Il intègre ainsi très vite l’idée du recyclage dans son travail, bien avant que cela ne devienne la ritournelle de l’industrie de la mode, l’un des plus gros pollueurs au monde. Depuis lors, Duran Lantink observe la fast fashion, la surproduction des grandes marques, et façonne son vestiaire avec des pièces d’occasion, des stocks invendus et de nouvelles matières durables. Si l’écoresponsabilité et le upcycling font partie de ses maîtres-mots, il introduit aussi d’emblée la technologie dans ses shows: de l’utilisation des drones pour retransmettre l’événement en direct (pandémie oblige) à la fusion des techniques de sculptures 3D avec le savoir-faire artisanal traditionnel.

Courtesy of Duran Lantink / photo © Shoji Fuji
Des bulles, des formes et du ski
Duran Lantink s’installe à Amsterdam en 2010 pour poursuivre ses études et conçoit sa première collection en 2016, en collaboration avec son ami photographe Jan Hoek.

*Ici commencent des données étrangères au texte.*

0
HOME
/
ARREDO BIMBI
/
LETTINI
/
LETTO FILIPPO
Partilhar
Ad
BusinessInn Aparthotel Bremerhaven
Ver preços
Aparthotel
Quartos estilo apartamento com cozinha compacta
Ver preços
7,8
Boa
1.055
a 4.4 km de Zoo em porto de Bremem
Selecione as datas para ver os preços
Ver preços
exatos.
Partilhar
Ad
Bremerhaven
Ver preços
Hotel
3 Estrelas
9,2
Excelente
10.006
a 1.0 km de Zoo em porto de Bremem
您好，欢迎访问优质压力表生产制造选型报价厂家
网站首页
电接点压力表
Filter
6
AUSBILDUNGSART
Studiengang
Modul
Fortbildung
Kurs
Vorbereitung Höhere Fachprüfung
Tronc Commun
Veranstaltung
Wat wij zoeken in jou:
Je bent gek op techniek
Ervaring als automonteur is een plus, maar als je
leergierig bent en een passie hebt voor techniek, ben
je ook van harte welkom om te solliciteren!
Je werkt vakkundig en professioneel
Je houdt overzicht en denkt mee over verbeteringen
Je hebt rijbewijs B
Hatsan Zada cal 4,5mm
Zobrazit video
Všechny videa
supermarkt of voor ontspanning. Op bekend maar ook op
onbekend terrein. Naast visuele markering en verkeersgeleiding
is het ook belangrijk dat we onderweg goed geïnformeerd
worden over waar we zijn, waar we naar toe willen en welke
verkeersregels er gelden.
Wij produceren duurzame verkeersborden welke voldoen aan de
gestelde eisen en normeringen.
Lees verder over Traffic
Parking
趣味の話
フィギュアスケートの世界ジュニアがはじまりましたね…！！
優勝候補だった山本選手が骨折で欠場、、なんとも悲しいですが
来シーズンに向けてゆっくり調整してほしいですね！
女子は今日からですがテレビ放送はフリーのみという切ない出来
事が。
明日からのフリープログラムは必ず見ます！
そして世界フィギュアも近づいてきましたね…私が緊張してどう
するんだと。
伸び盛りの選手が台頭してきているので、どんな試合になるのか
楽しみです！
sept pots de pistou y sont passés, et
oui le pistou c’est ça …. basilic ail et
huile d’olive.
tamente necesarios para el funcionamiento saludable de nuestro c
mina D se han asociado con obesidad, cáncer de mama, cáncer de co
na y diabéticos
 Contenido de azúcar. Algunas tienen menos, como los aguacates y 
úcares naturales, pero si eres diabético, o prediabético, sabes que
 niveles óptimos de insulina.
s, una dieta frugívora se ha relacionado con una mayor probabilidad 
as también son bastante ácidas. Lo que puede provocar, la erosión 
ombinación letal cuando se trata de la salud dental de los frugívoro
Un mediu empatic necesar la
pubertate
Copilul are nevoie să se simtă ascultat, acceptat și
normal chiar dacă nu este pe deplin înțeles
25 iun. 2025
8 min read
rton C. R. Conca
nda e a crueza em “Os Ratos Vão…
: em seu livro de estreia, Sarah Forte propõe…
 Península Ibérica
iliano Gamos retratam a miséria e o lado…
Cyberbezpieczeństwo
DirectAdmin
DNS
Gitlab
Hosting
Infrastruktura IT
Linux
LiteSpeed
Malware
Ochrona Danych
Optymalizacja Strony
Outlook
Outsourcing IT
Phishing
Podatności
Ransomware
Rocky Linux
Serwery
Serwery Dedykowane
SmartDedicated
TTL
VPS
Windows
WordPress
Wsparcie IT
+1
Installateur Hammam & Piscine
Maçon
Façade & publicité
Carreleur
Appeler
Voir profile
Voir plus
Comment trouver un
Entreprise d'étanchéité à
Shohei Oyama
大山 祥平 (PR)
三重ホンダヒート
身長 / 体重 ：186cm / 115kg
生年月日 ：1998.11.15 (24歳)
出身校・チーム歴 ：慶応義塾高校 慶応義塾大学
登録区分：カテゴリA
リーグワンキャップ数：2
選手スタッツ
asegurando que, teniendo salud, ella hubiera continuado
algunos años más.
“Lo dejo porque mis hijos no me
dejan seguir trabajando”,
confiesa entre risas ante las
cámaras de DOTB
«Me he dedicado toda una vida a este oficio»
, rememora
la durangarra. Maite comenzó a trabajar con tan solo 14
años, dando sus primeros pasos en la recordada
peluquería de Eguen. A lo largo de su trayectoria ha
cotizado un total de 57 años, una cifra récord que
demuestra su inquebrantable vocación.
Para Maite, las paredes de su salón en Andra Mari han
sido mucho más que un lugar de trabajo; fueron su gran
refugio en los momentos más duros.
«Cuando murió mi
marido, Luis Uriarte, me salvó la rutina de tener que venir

Ce show indépendant donne un avant-goût de sa vision esthétique de la mode en s’inspirant des looks de plusieurs travailleuses du sexe transgenres du Cap, en Afrique du Sud, créant une série photographique et une ligne à partir de matériaux ordinaires. Mais c’est son «pantalon vagin» rose, porté par l’actrice et chanteuse Janelle Monáe dans son clip Pynk en 2018, qui le sort de l’ombre des coulisses.
L’année suivante, il fonde son label éponyme, basé aujourd’hui entre Amsterdam et Paris. Son style enchaîne dès lors les fulgurances avec ses pièces «bulles», déconstruites et gonflées comme des gilets de sauvetage, ses silhouettes flottantes, ses hauts coniques (clin d’œil à Jean Paul Gaultier), ses robes décolletées en forme de cœur bombé et ses vestes larges aux épaules droites. Son goût de l’excentricité et son sens de l’humour ne cessent de revendiquer cette liberté inhérente et nourricière. À travers chacun de ses défilés, tout converge à l’évidence à sa nomination chez celui qui a taillé sa réputation «d’enfant terrible» avec ses coupes extravagantes, ses jeux de volumes, sa rébellion iconoclaste et ses positions contestataires.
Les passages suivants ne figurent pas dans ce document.